====== Input for this task ======

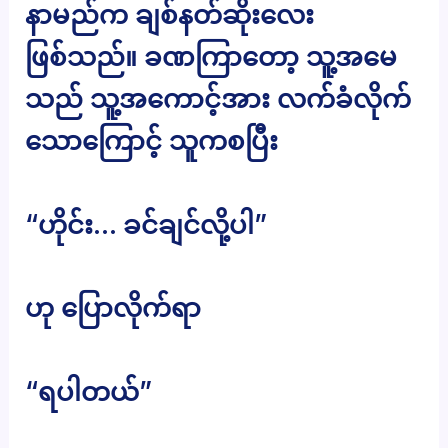
နာမည်က ချစ်နတ်ဆိုးလေး
ဖြစ်သည်။ ခဏကြာတော့ သူ့အမေ
သည် သူ့အကောင့်အား လက်ခံလိုက်
သောကြောင့် သူကစပြီး
“ဟိုင်း… ခင်ချင်လို့ပါ”
ဟု ပြောလိုက်ရာ
“ရပါတယ်”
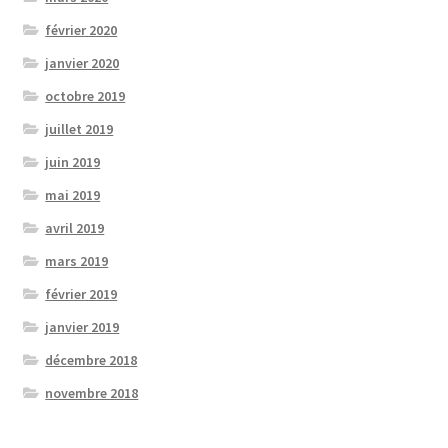
février 2020
janvier 2020
octobre 2019
juillet 2019
juin 2019
mai 2019
avril 2019
mars 2019
février 2019
janvier 2019
décembre 2018
novembre 2018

======

▶ _What to produce_: An exact copy of all entries is needed, with no pictures in it.

▶ _Answer area_:
နာမည်က ချစ်နတ်ဆိုးလေး
ဖြစ်သည်။ ခဏကြာတော့ သူ့အမေ
သည် သူ့အကောင့်အား လက်ခံလိုက်
သောကြောင့် သူကစပြီး
“ဟိုင်း… ခင်ချင်လို့ပါ”
ဟု ပြောလိုက်ရာ
“ရပါတယ်”
février 2020
janvier 2020
octobre 2019
juillet 2019
juin 2019
mai 2019
avril 2019
mars 2019
février 2019
janvier 2019
décembre 2018
novembre 2018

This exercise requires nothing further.